→ Work task: Print again, word for word, all of the records below, and leave the pictures out.
# # # #
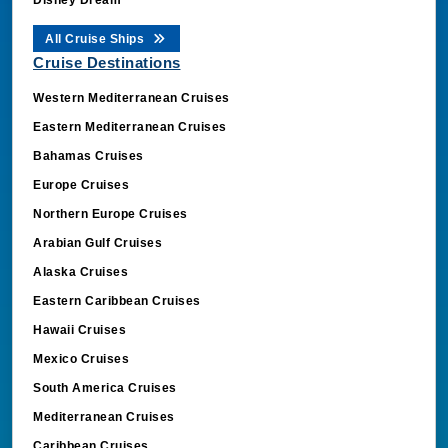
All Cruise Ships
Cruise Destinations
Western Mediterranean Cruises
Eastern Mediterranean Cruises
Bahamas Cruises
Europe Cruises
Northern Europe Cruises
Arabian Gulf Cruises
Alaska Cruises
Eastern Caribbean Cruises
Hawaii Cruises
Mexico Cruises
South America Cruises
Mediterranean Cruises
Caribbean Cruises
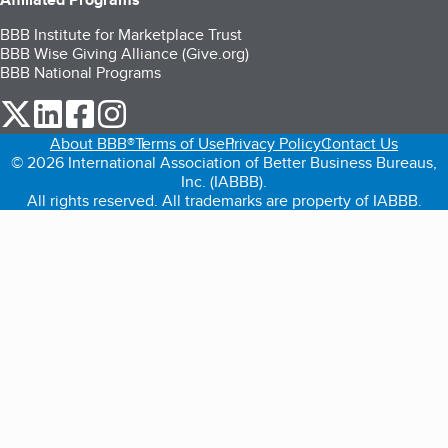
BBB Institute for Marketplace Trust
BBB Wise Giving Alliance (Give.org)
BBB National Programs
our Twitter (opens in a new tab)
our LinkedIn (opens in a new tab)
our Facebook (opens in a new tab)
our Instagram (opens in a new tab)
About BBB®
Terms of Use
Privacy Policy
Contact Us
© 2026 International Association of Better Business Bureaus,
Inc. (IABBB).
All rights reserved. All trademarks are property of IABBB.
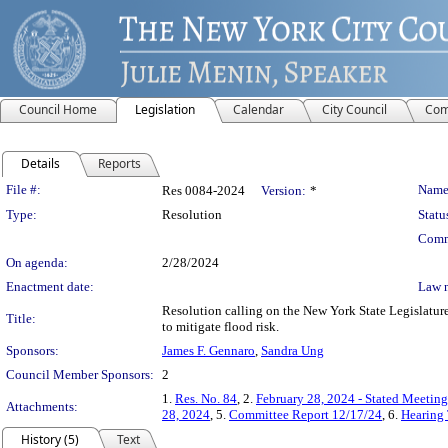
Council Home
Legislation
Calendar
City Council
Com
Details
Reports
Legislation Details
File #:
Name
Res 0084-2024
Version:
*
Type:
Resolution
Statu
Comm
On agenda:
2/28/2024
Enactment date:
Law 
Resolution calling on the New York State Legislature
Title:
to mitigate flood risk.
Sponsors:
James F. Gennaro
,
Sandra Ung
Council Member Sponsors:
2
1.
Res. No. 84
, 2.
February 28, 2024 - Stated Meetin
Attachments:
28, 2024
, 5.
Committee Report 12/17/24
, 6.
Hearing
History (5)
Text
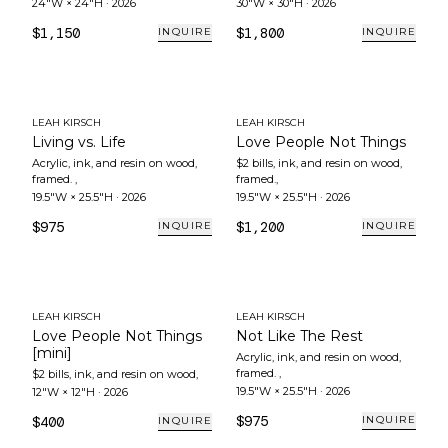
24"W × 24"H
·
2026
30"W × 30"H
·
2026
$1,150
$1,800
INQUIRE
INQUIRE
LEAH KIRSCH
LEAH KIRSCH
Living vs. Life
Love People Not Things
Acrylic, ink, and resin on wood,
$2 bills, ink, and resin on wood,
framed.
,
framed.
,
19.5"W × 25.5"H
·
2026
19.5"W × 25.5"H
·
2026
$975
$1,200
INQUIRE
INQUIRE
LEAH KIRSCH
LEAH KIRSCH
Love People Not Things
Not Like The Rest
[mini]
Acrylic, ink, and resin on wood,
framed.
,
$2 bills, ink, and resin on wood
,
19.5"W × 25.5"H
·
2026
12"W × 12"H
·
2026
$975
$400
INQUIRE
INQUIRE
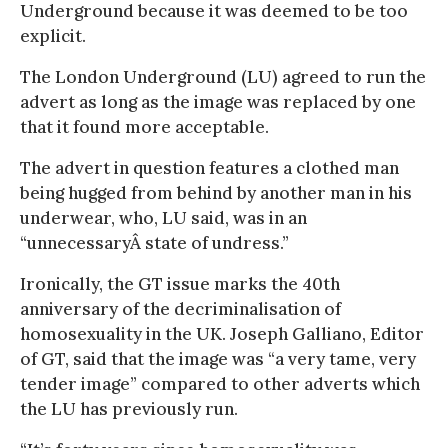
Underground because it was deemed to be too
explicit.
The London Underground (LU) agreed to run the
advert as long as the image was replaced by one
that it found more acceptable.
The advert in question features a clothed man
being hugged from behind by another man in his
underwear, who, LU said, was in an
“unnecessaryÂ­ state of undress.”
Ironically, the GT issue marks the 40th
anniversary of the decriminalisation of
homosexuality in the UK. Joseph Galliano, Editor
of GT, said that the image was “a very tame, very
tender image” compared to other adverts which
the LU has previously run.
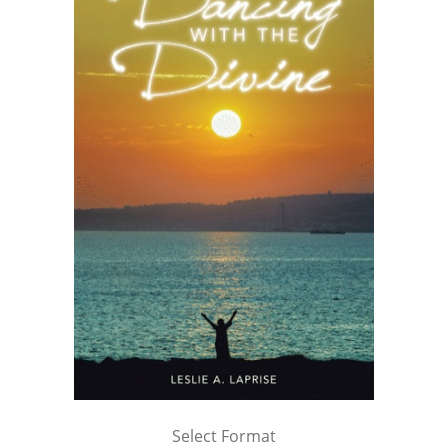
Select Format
# # # #
→ Exercise output:
All Cruise Ships
Cruise Destinations
Western Mediterranean Cruises
Eastern Mediterranean Cruises
Bahamas Cruises
Europe Cruises
Northern Europe Cruises
Arabian Gulf Cruises
Alaska Cruises
Eastern Caribbean Cruises
Hawaii Cruises
Mexico Cruises
South America Cruises
Mediterranean Cruises
Caribbean Cruises
BBB Institute for Marketplace Trust
BBB Wise Giving Alliance (Give.org)
BBB National Programs
our Twitter (opens in a new tab)
our LinkedIn (opens in a new tab)
our Facebook (opens in a new tab)
our Instagram (opens in a new tab)
About BBB®
Terms of Use
Privacy Policy
Contact Us
© 2026 International Association of Better Business Bureaus,
Inc. (IABBB).
All rights reserved. All trademarks are property of IABBB.
Council Home
Legislation
Calendar
City Council
Com
Details
Reports
Legislation Details
File #:
Name
Res 0084-2024
Version:
*
Type:
Resolution
Statu
Comm
On agenda:
2/28/2024
Enactment date:
Law 
Resolution calling on the New York State Legislature
Title:
to mitigate flood risk.
Sponsors:
James F. Gennaro
,
Sandra Ung
Council Member Sponsors:
2
1.
Res. No. 84
, 2.
February 28, 2024 - Stated Meetin
Attachments:
28, 2024
, 5.
Committee Report 12/17/24
, 6.
Hearing
History (5)
Text
24"W × 24"H
·
2026
30"W × 30"H
·
2026
$1,150
$1,800
INQUIRE
INQUIRE
LEAH KIRSCH
LEAH KIRSCH
Living vs. Life
Love People Not Things
Acrylic, ink, and resin on wood,
$2 bills, ink, and resin on wood,
framed.
,
framed.
,
19.5"W × 25.5"H
·
2026
19.5"W × 25.5"H
·
2026
$975
$1,200
INQUIRE
INQUIRE
LEAH KIRSCH
LEAH KIRSCH
Love People Not Things
Not Like The Rest
[mini]
Acrylic, ink, and resin on wood,
framed.
,
$2 bills, ink, and resin on wood
,
19.5"W × 25.5"H
·
2026
12"W × 12"H
·
2026
$975
$400
INQUIRE
INQUIRE
Underground because it was deemed to be too
explicit.
The London Underground (LU) agreed to run the
advert as long as the image was replaced by one
that it found more acceptable.
The advert in question features a clothed man
being hugged from behind by another man in his
underwear, who, LU said, was in an
“unnecessaryÂ­ state of undress.”
Ironically, the GT issue marks the 40th
anniversary of the decriminalisation of
homosexuality in the UK. Joseph Galliano, Editor
of GT, said that the image was “a very tame, very
tender image” compared to other adverts which
the LU has previously run.
Select Format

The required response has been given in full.